Deidara turned to you. "I need your help un. Can you check my backpack for something to castrate Tobi with?"

"Umm…." You stuttered.

"Don't say backpack! Don't say backpack!" Tobi yelled at you.

"Wait!" Wolverine yelled, walking over to Tobi. "Quick! I am the Wolverine! I'll give you a piggyback ride into the woods, then we'll have a romantic montage, while I play the piano in a dimly lit house!"

"Whoa!" Konan interrupted. "Calm the heck down boy. Is that supposed to turn him on?"

"Uh, yes, actually…."

"God, this is so fu-" Konan fell to the ground, clutching her neck. Deidara rushed to he.

"Konan un! What happened?:

"The Fallen" She whispered. "Shall rise again!" She fainted on the ground.

Deidara stood up. "Well, un, that was odd….."

"Is she dead?" One of the lesser, unnamed X-men asked with concern.

"I don't know un."

"So, are we just like, gonna leave her there or what?"

"I guess." Deidara shrugged. "We've been standing in the same area here for a while un. She'll be fine."

"Um Sempai, Tobi forgot what this episode was about."

"Oh!" Deidara turned to you. "Do you remember what we were supposed to do?"

"Um…" You said.

"I AM THE WOLVERINE!" He slid his claws against each other again, making Deidara glare at him. "And stop staring at The Wolverine blondie."

"Bitch please un" Deidara rolled his eyes. "This is my 'Bitch please un' look."

"Deidara!" One of the cameramen hissed. "You can't say that on air!"

"I can say whatever I want un." I am Kira! I am Zac Efron un! I am the GOD OF THE NEW WORLD!"

"Oh Sempai! Tobi remembers something about a baker!"

"Oh no Tobi un! Here they come! Run un!"

"Here who come sempai?"

"The Egyptians! They're gonna kill us because we're Jewish!" Deidara yelled frantically. "To the river un!"

Deidara ran towards the shore, pulling Tobi along with him.

"But sempai! Tobi's Japa-"

"_Hush un, my Tobi. Be still now, don't cry_."

"Sempai! Where are we going?" Deidara was still leading him towards the water.

"_Sleep as you're rocked by the stream._"He pushed Tobi into the river.

"SEMPAI! SEMPAI! HELP!"

"_Sleep un, remember, my last lullaby_." The waves started to kick up and send Tobi further out to sea.

"_So I'll be with you when you dream un_."

"Sempai! Tobi can't swim! " Then the X-Men decided to join in with the singing.

"_**River, oh river flow gently for me**_. (_un_)"

"Deidara!" One of the cameramen yelled, running towards Tobi. "He can't swim!"

"_**Such precious cargo you be-ar **_(_un_)" One of the cameramen pulled Tobi out of the water, while the other one was still in the river.

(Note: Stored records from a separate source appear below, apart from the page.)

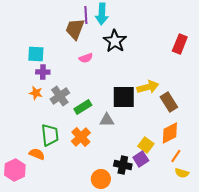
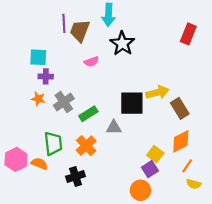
purple line: (86, 15) -> (64, 23), moved
red rectangle: (180, 44) -> (188, 34), moved
black cross: (123, 165) -> (76, 176), moved, turned -30
pink hexagon: (15, 170) -> (16, 159), moved
orange circle: (101, 179) -> (140, 190), moved

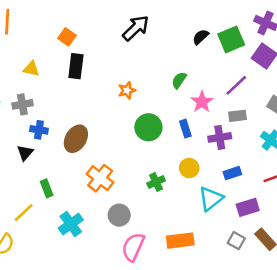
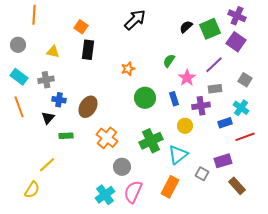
yellow circle: (189, 168) -> (185, 126), moved
blue rectangle: (232, 173) -> (225, 123), moved
green cross: (156, 182) -> (151, 141), size x1.6
green rectangle: (47, 188) -> (66, 136), moved, turned -72
cyan triangle: (211, 199) -> (178, 155), moved
cyan cross: (71, 224) -> (105, 195), moved
orange rectangle: (180, 241) -> (170, 187), turned -55
gray square: (236, 241) -> (202, 174), moved

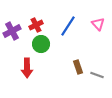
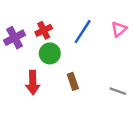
pink triangle: (98, 24) -> (119, 29), turned 32
brown rectangle: (78, 67) -> (73, 81), moved

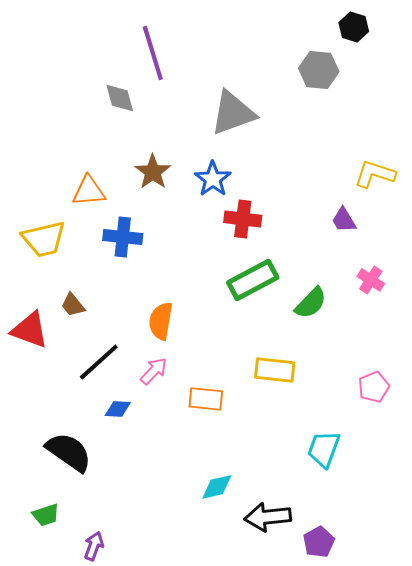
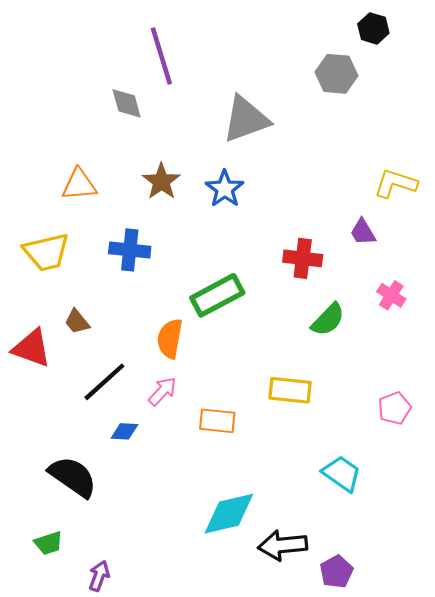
orange triangle: (89, 191) -> (79, 185), moved
red cross: (243, 219) -> (303, 258), moved
green rectangle: (253, 280) -> (217, 295), moved
cyan trapezoid: (324, 449) -> (342, 474), turned 105
cyan diamond: (217, 487) -> (229, 514), size x1.6

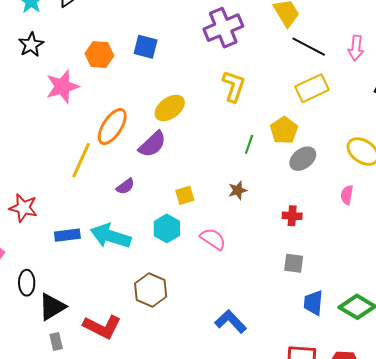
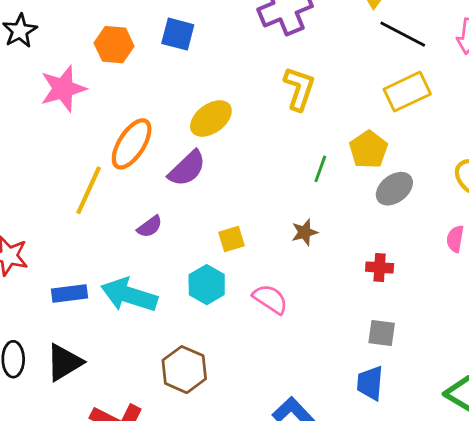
blue trapezoid: (313, 303) -> (370, 383), moved
black triangle: (52, 307) -> (64, 362), moved

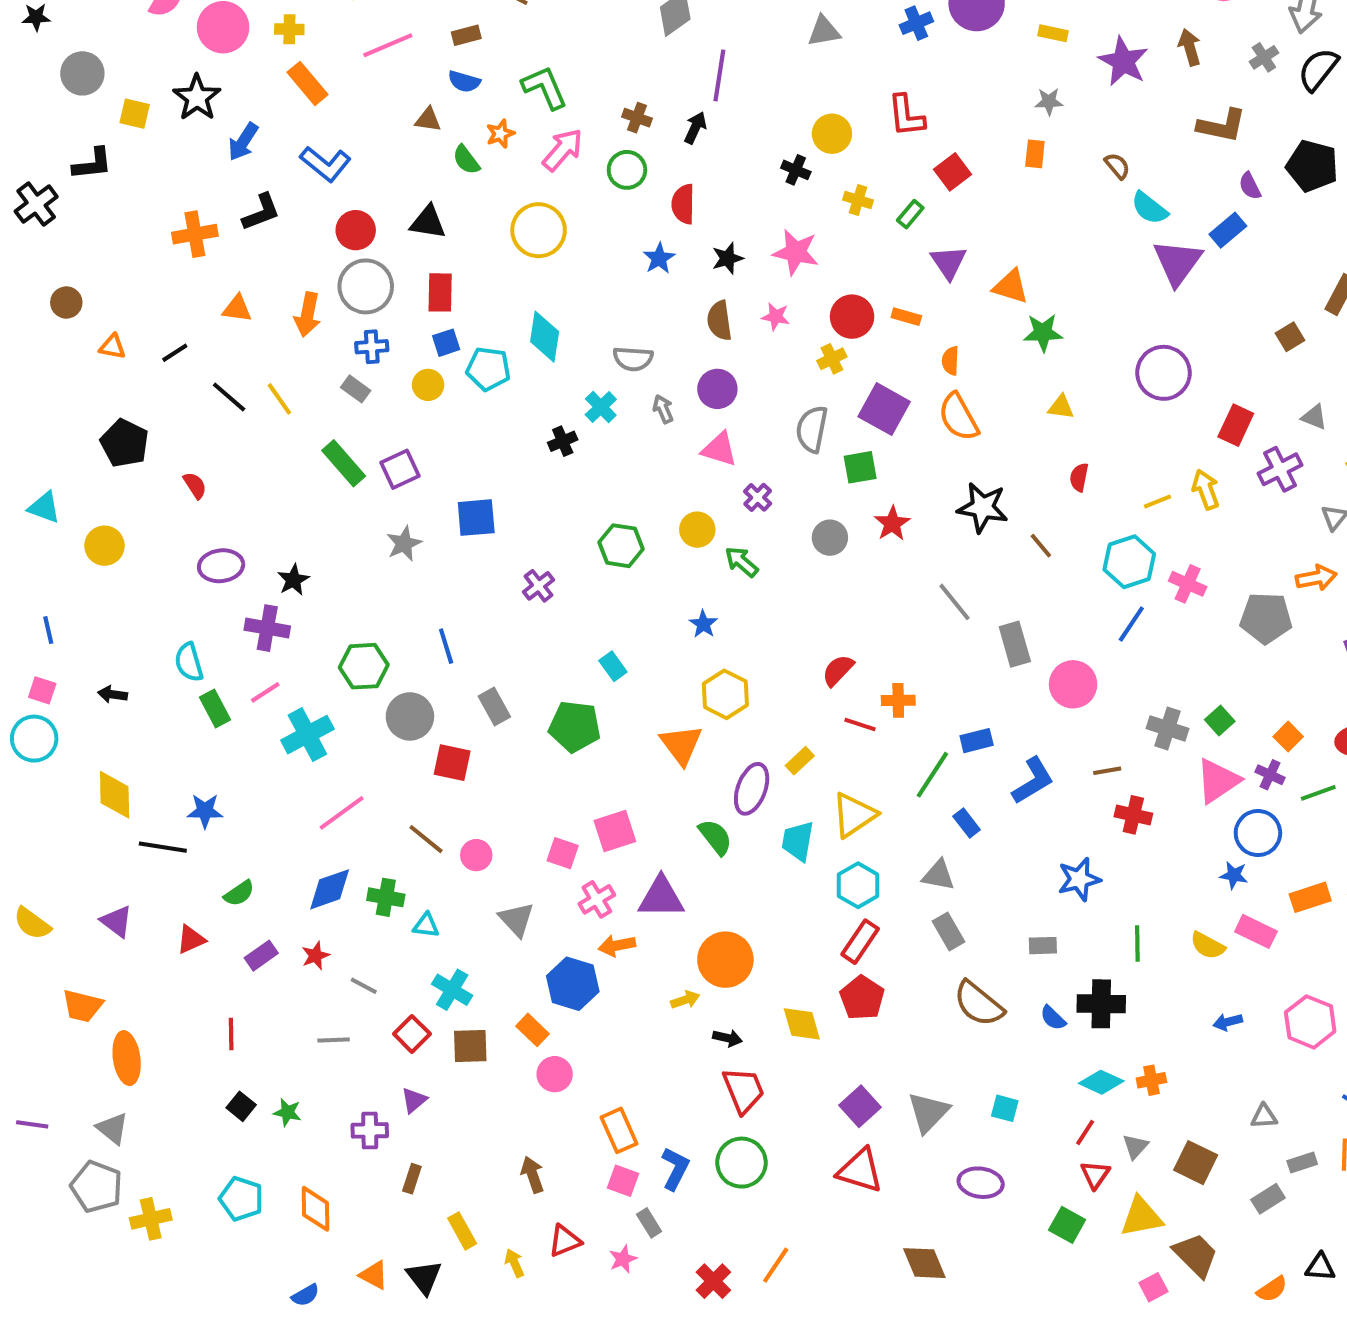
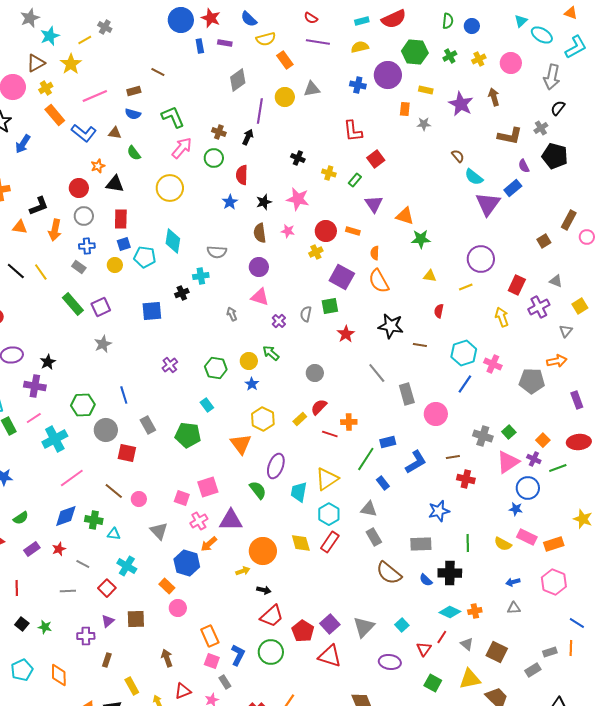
blue cross: (916, 23) -> (358, 85), turned 35
yellow cross: (289, 29) -> (46, 88), turned -32
gray cross: (1264, 57) -> (541, 128), moved
black semicircle: (1318, 69) -> (558, 108), size x0.7
orange star: (500, 134) -> (98, 166), moved
yellow circle: (832, 134) -> (285, 97), moved
orange rectangle: (1035, 154) -> (405, 109), moved
blue L-shape: (326, 164) -> (84, 133), moved
black L-shape: (261, 212) -> (39, 206), moved
gray circle: (366, 286) -> (84, 216), size x0.7
cyan cross: (601, 407) -> (201, 276), turned 35
gray arrow: (663, 409) -> (232, 314), moved
gray semicircle: (812, 429) -> (306, 314), moved, size x0.7
yellow line: (1157, 501) -> (466, 287), moved
blue square: (476, 518) -> (152, 311), moved
yellow circle: (697, 530) -> (249, 361), moved
gray circle: (830, 538) -> (315, 373), moved
green hexagon: (621, 546) -> (216, 368), moved
brown line: (1041, 546) -> (420, 345), turned -40
yellow rectangle: (800, 761) -> (300, 419), moved
orange rectangle: (1310, 897) -> (554, 544), moved
orange arrow: (617, 946) -> (209, 544), turned -30
gray rectangle: (1043, 946) -> (421, 544), size x1.5
red pentagon: (862, 998) -> (303, 631), moved
yellow diamond: (802, 1024) -> (301, 543), moved
brown square: (470, 1046) -> (136, 619), moved
red trapezoid: (744, 1090) -> (272, 616), turned 70
cyan square: (1005, 1108) -> (402, 625), turned 32
gray triangle: (1264, 1116) -> (514, 608), moved
gray triangle: (1135, 1146) -> (467, 644), turned -32
red triangle: (1095, 1175) -> (424, 649), moved
cyan pentagon: (241, 1199) -> (22, 670), turned 30

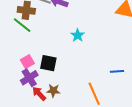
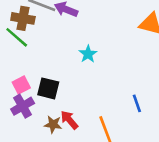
blue line: (117, 71) -> (137, 103), turned 72
red arrow: (39, 94) -> (69, 120), moved

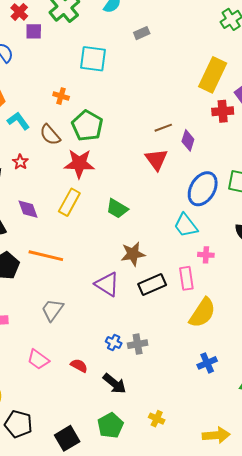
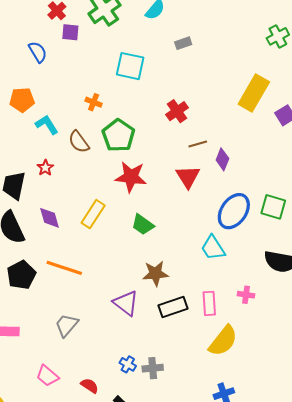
red cross: (223, 111) -> (177, 111), moved, turned -35
red star: (79, 164) -> (131, 177), moved
pink cross: (206, 255) -> (246, 295), moved

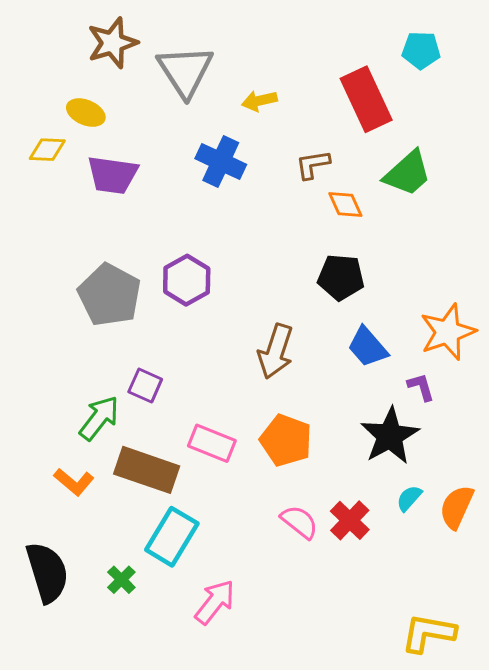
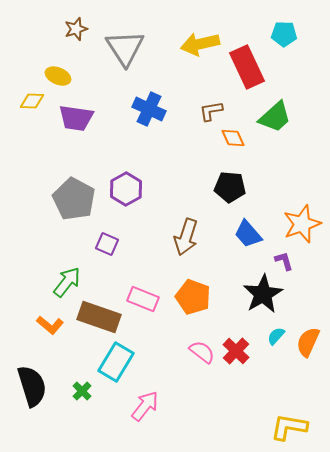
brown star: (113, 43) -> (76, 29), size x0.7
yellow arrow: (259, 101) -> (200, 44), moved, size x1.6
purple square: (145, 385) -> (107, 244), moved

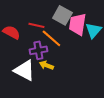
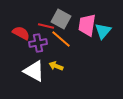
gray square: (62, 15) -> (61, 19), moved
purple cross: (38, 50) -> (38, 43), moved

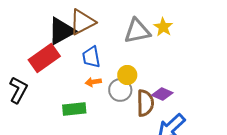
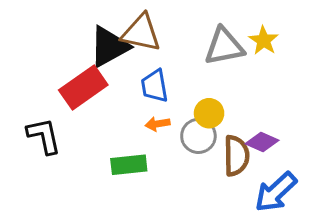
brown triangle: (82, 22) -> (141, 33), turned 40
black L-shape: (18, 90) -> (44, 136), turned -40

"_**Do you know somewhere, where he can be free?**_" The other camera guy that was in the water started flapping his arms, because he was drowning. Then the X-Men stopped singing , leaving just Deidara's voice.

"_River, deliver him their, un._" One small tear rolled down his cheek. "Ha bitch! That's what you get un!" Deidara yelled at Tobi. The one remaining cameraman walked to Deidara, and slapped him.

"OW, un, what was that for?"

"Because of you, our other cameraman _died_! And all you did was sit there and sing some stupid song -off key- that you ripped of from and even stupider movie¹!"

"Don't talk to Semp-"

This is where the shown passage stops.